** Supplied information follows **

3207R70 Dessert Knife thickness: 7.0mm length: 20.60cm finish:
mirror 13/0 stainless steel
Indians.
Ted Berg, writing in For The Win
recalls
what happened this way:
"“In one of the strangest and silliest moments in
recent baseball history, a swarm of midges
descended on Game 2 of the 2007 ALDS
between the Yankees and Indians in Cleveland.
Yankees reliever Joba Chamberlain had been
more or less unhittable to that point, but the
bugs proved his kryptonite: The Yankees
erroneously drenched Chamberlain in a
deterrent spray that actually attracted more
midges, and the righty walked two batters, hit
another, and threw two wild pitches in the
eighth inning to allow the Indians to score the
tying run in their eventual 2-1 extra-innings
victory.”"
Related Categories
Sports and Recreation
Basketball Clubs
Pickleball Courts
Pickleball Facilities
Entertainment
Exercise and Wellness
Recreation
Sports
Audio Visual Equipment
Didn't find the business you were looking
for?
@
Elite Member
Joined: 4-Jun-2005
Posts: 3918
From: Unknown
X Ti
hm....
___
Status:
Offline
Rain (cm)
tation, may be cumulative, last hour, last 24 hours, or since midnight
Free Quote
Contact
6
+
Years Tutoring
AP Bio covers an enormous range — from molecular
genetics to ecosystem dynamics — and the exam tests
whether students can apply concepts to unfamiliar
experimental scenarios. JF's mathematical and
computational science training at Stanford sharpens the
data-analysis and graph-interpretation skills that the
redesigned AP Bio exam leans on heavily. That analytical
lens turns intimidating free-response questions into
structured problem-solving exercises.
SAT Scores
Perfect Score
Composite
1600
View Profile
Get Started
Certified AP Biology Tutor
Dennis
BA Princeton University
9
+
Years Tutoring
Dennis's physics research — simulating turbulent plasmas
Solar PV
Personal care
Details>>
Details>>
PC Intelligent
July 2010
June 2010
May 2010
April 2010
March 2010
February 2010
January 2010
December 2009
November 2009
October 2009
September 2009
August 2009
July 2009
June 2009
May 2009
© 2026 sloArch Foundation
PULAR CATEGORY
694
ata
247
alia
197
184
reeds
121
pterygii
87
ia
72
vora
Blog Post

** End of Supplied information **

• _Work task_
Your task is to output the material above exactly.

• _Task solution_
3207R70 Dessert Knife thickness: 7.0mm length: 20.60cm finish:
mirror 13/0 stainless steel
Indians.
Ted Berg, writing in For The Win
recalls
what happened this way:
"“In one of the strangest and silliest moments in
recent baseball history, a swarm of midges
descended on Game 2 of the 2007 ALDS
between the Yankees and Indians in Cleveland.
Yankees reliever Joba Chamberlain had been
more or less unhittable to that point, but the
bugs proved his kryptonite: The Yankees
erroneously drenched Chamberlain in a
deterrent spray that actually attracted more
midges, and the righty walked two batters, hit
another, and threw two wild pitches in the
eighth inning to allow the Indians to score the
tying run in their eventual 2-1 extra-innings
victory.”"
Related Categories
Sports and Recreation
Basketball Clubs
Pickleball Courts
Pickleball Facilities
Entertainment
Exercise and Wellness
Recreation
Sports
Audio Visual Equipment
Didn't find the business you were looking
for?
@
Elite Member
Joined: 4-Jun-2005
Posts: 3918
From: Unknown
X Ti
hm....
___
Status:
Offline
Rain (cm)
tation, may be cumulative, last hour, last 24 hours, or since midnight
Free Quote
Contact
6
+
Years Tutoring
AP Bio covers an enormous range — from molecular
genetics to ecosystem dynamics — and the exam tests
whether students can apply concepts to unfamiliar
experimental scenarios. JF's mathematical and
computational science training at Stanford sharpens the
data-analysis and graph-interpretation skills that the
redesigned AP Bio exam leans on heavily. That analytical
lens turns intimidating free-response questions into
structured problem-solving exercises.
SAT Scores
Perfect Score
Composite
1600
View Profile
Get Started
Certified AP Biology Tutor
Dennis
BA Princeton University
9
+
Years Tutoring
Dennis's physics research — simulating turbulent plasmas
Solar PV
Personal care
Details>>
Details>>
PC Intelligent
July 2010
June 2010
May 2010
April 2010
March 2010
February 2010
January 2010
December 2009
November 2009
October 2009
September 2009
August 2009
July 2009
June 2009
May 2009
© 2026 sloArch Foundation
PULAR CATEGORY
694
ata
247
alia
197
184
reeds
121
pterygii
87
ia
72
vora
Blog Post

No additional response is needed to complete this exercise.